Governments should go after those who committed the bloody violence, but individuals should not blame whole groups of people for this latest tragedy.

THE nightmare is upon us again. More violence and bloodshed, more hate and more tears.

I spent Saturday morning searching for news of friends and family in Paris. A look at the locations of the incidents on a map showed that some of them were very near where an aunt of my daughter’s lives, so we had some anxious hours waiting to hear from her.

Thankfully, all our friends and relatives are safe.

Relief gave way to sadness and depression. Grief at the many lives lost, of young people who decided to go out and enjoy themselves that night.

This is every parent’s nightmare, that you let your children out because they are grown up enough and know how to take care of themselves. But then how could we have protected them from this?

How can we tell them that a football ­stadium, a concert hall and restaurants are unsafe places to be?

Or how to escape from a bomb or a gun-toting madman?

I wonder what mothers in the United States tell their children in the wake of all those shootings at schools? Surely not “don’t go to school”?

The most depressing thought is that the blame and recriminations will begin immediately.

Violence begets more violence, in the form of actual warfare most obviously but also more subtly in the form of words spoken or written, or actions taken, to corral certain people supposedly in the interest of “security”.
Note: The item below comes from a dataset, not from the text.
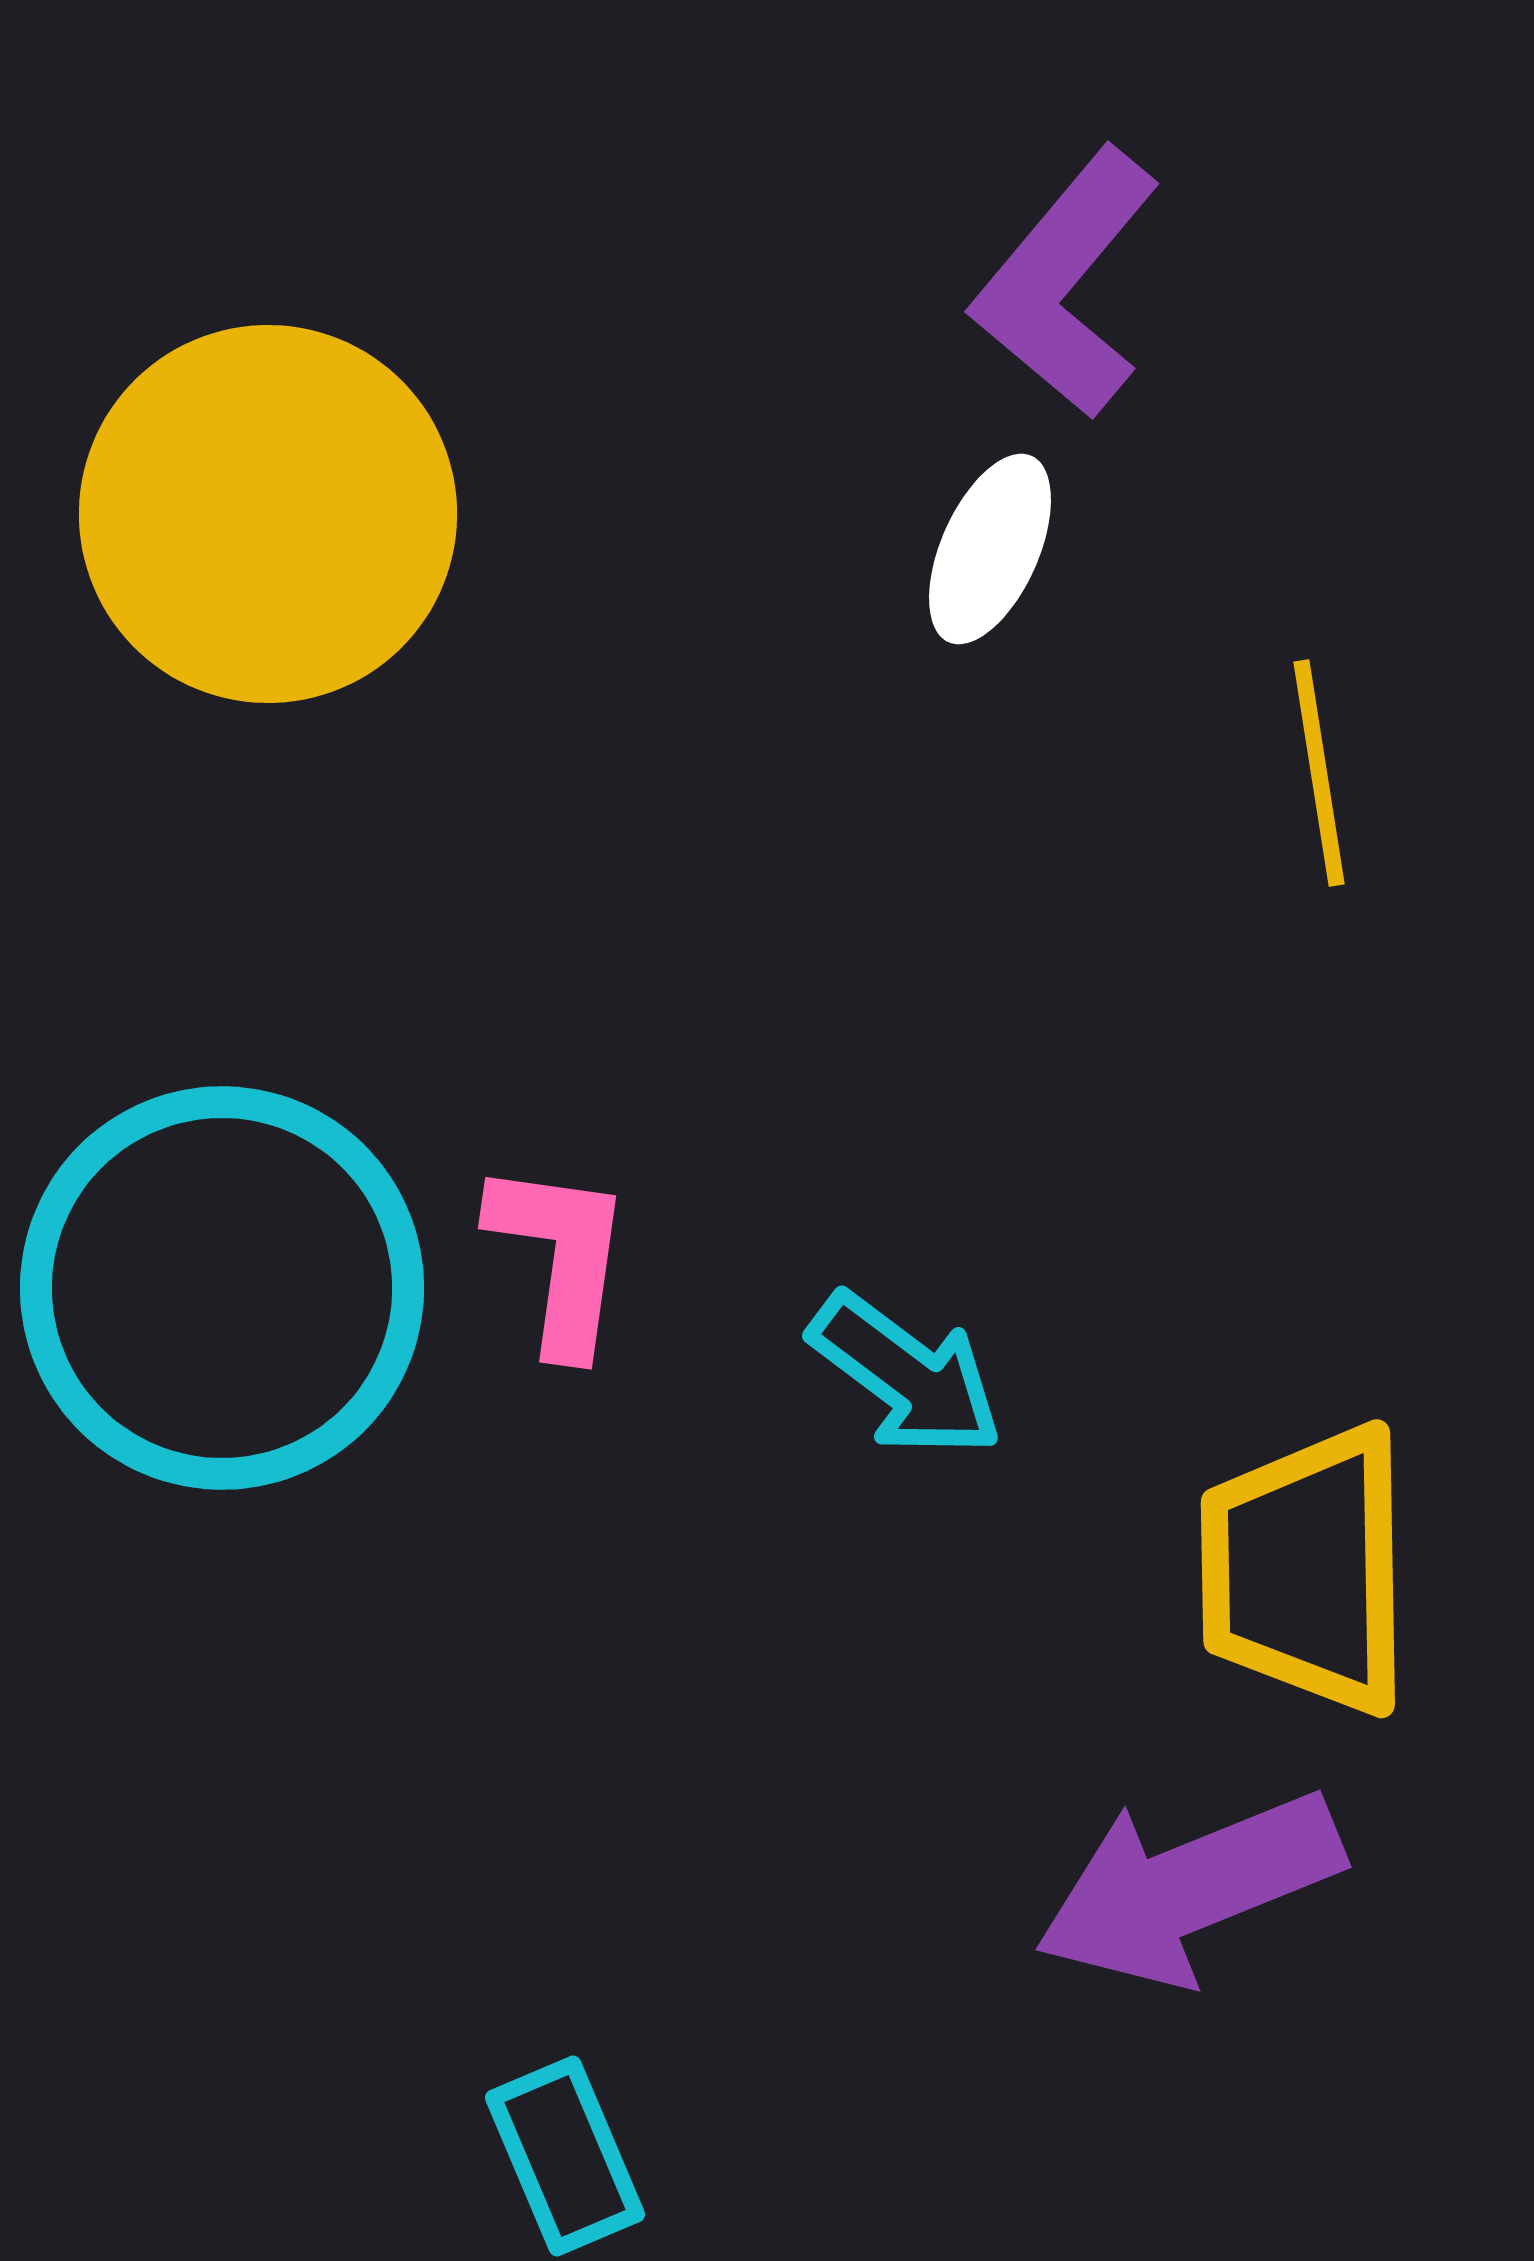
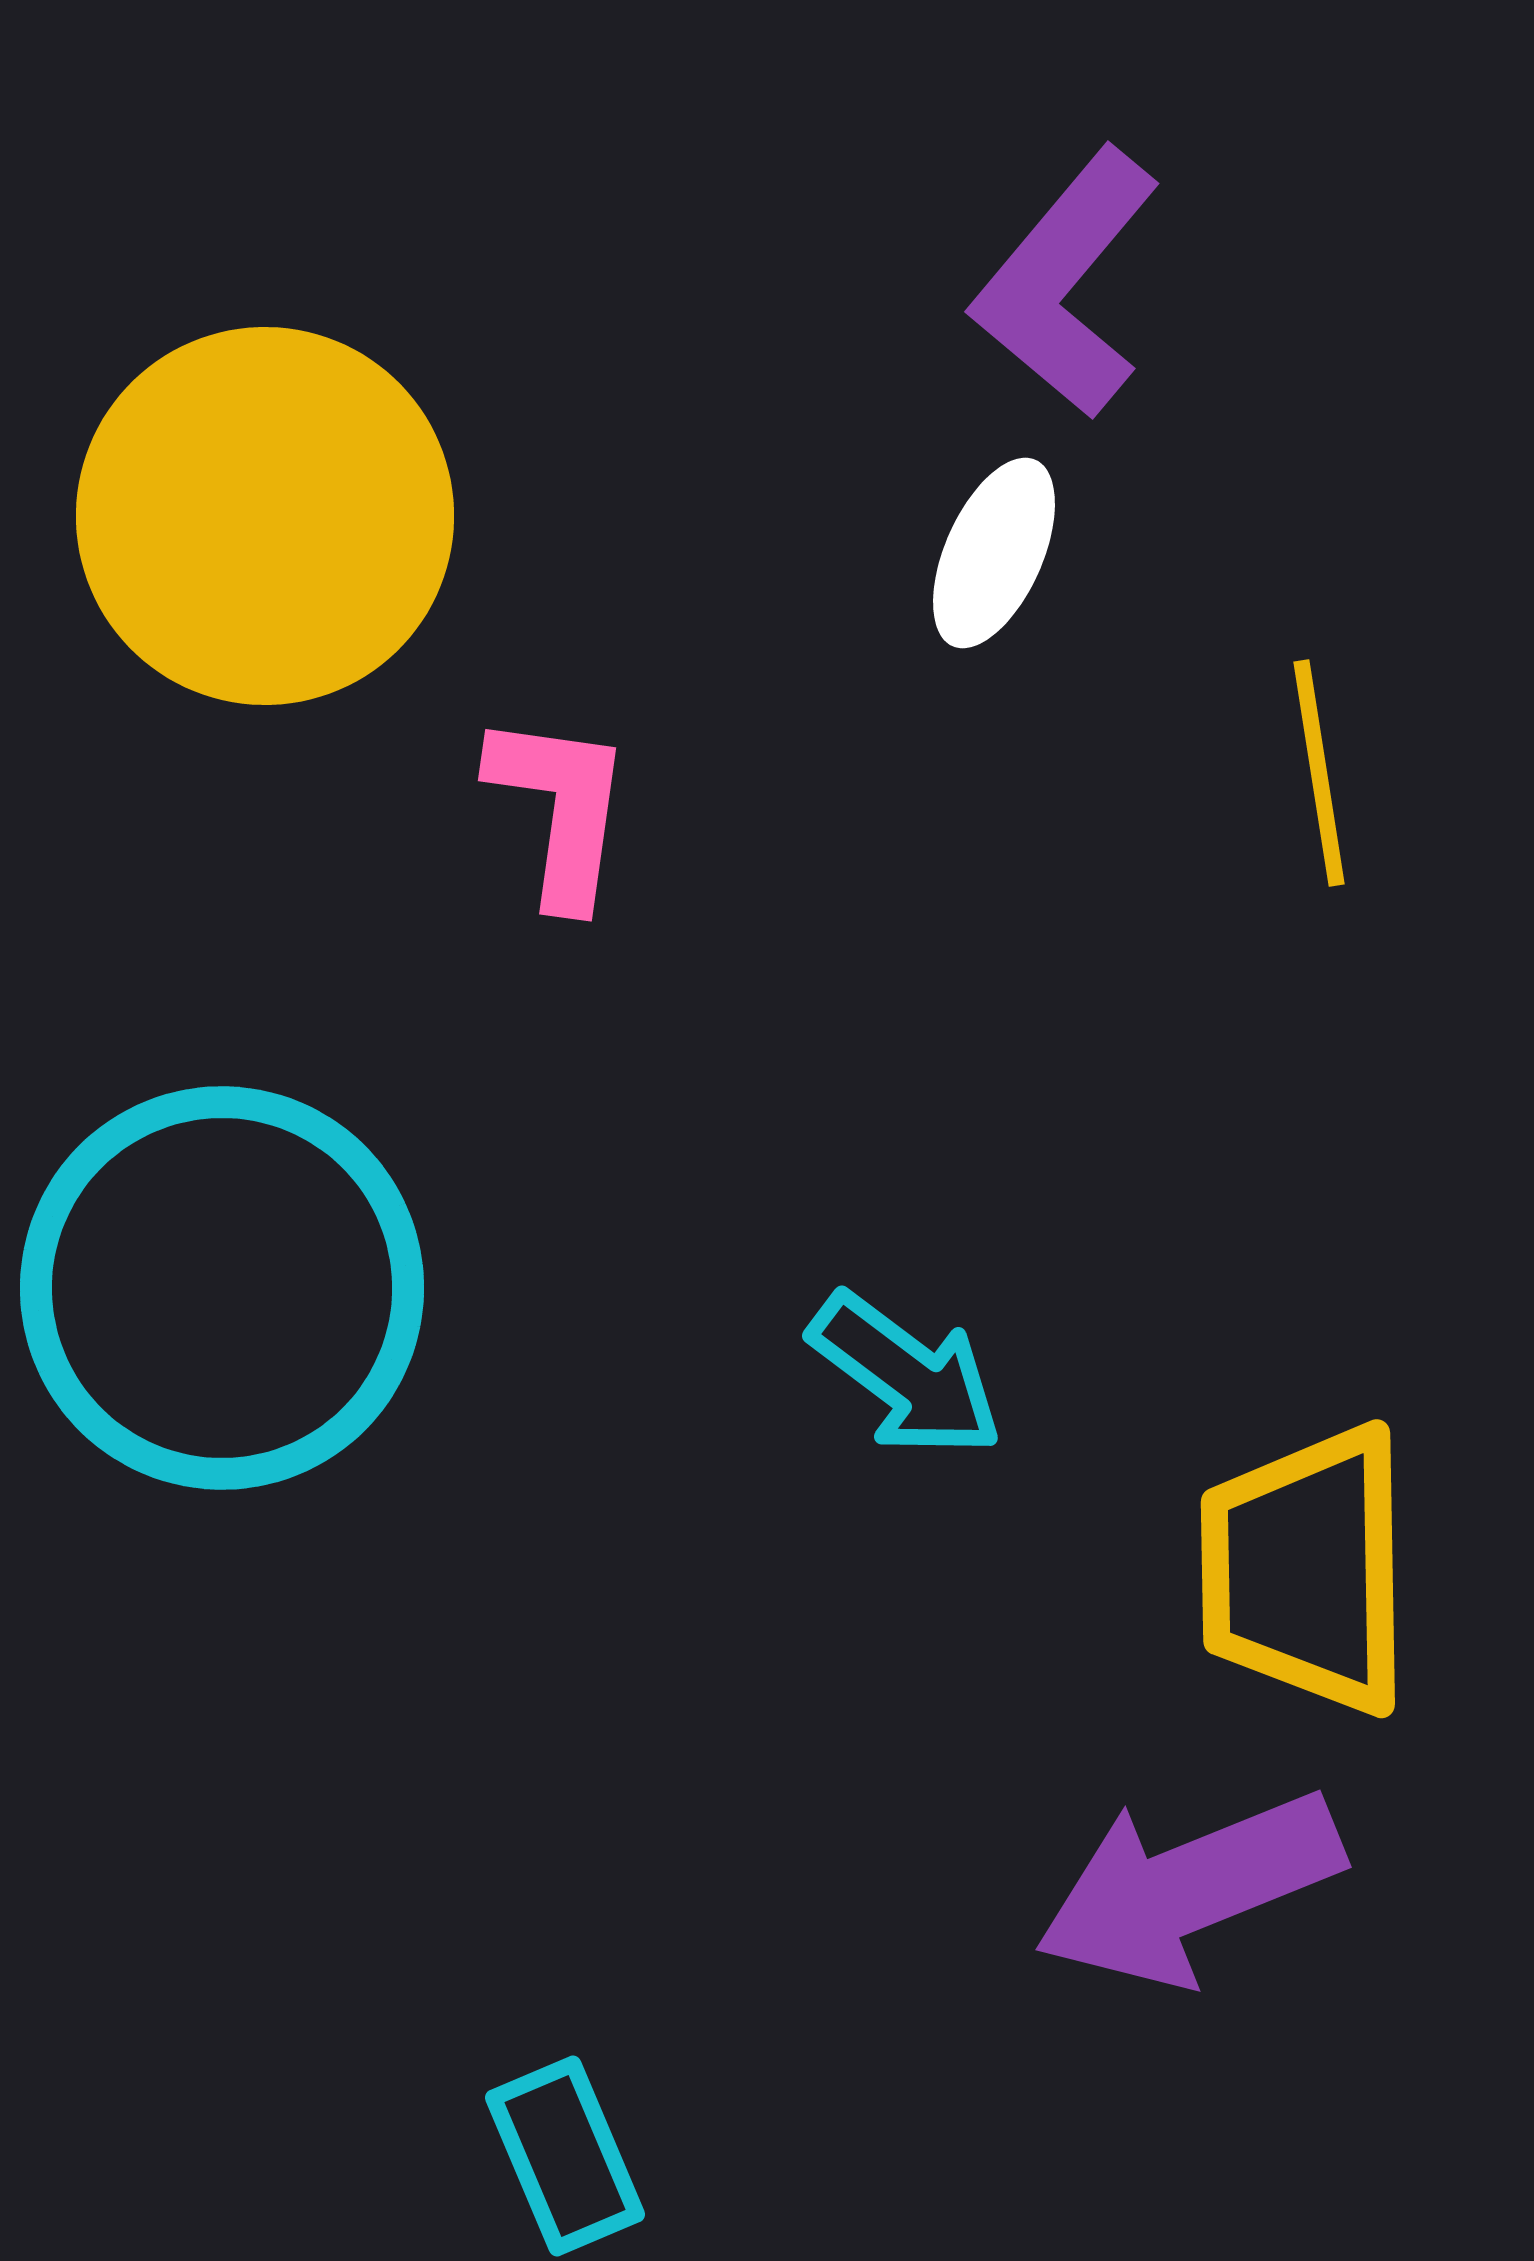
yellow circle: moved 3 px left, 2 px down
white ellipse: moved 4 px right, 4 px down
pink L-shape: moved 448 px up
There is nothing new in this.

After the attack on Pearl Harbour in December 1941, between 110,000 and 120,000 Japanese-Americans living on the Pacific Coast were forced to relocate and incarcerated in camps in the interior, despite there being no evidence that they were at all disloyal to the country that most of them had been born in.

In 1980, President Jimmy Carter appointed the Commission on Wartime Relocation and Internment of Civilians.

The Commission’s report, titled Personal Justice Denied, found little evidence of Japanese disloyalty at the time and, concluding the incarceration had been the product of racism, recommended that the Government pay reparations to the survivors.

In 1988, President Ronald Reagan signed into law the Civil Liberties Act, which apologised for the internment on behalf of the US Government and authorised a payment of US$20,000 (RM87,665) to each individual camp survivor.

The legislation admitted that government actions were based on “race prejudice, war hysteria, and a failure of political leadership”.

History, however, tends to be ignored, especially in the heat of anger.

The aftermath of Sept 11 ignored the lessons of World War II and undoubtedly they will be ignored again now.

The most favoured response is more violence, although this has never been proven to work, unless we count the dropping of the atomic bomb on Hiroshima and Nagasaki, the results of which are still debatable.

Far more insidiously depressing is the discovery that individuals are quick to blame whole groups of people for this latest tragedy, based on nothing more than speculation. Despite the fact that only a few people directly caused these murders, some are quite happy to take exceedingly discriminatory action against an entire community so that they may be “safe”. I wonder what assumptions lie beneath these?

Were the dead uniformly of one race and religion, when the population of France is as diverse as any country these days?

Yet there are some who don’t hesitate to suggest that every Muslim everywhere should be considered suspect.

Given that some live in a Muslim-majority country, how do they expect to even leave their house every day if they are going to worry that every Muslim they meet is waiting to kill them?

And since when have discriminatory acts against whole groups of people ever tamed them?

The black population of South Africa never took apartheid lying down.

African Americans fought against racial discrimination with the civil rights movement.

In our country, more and more people are opposed to race-based policies.

In all cases, the initial lack of response from governments has meant a withdrawal of support for that government and sometimes open rebellion.

Why therefore do we think that any discriminatory act against a particular faith community is going to elicit a different reaction?

What examples do we have of people willingly accepting humiliating discriminatory measures against them?

By all means, governments should go after the perpetrators of such bloody violence for the sake of the security of their people. But governments are no more rational than the human beings who lead them.

Between January 2012 and November 2015, there were almost 40 cases of fatal shootings at schools, colleges and universities in the US but the government has done nothing to stop access to guns.

Why should we expect rational responses by governments to cases of mass murders in even more public places?

Their only response to mass murder has been more mass murder, preferably far from their shores.

Meanwhile, we should examine our own attitudes towards others to see if we consider ourselves peacemakers, bridge builders or warmongers.

It starts in our own neighbourhoods, communities, villages, towns, cities and countries. And we should reflect whether what the Japanese-Americans in their internment camps suffered was just.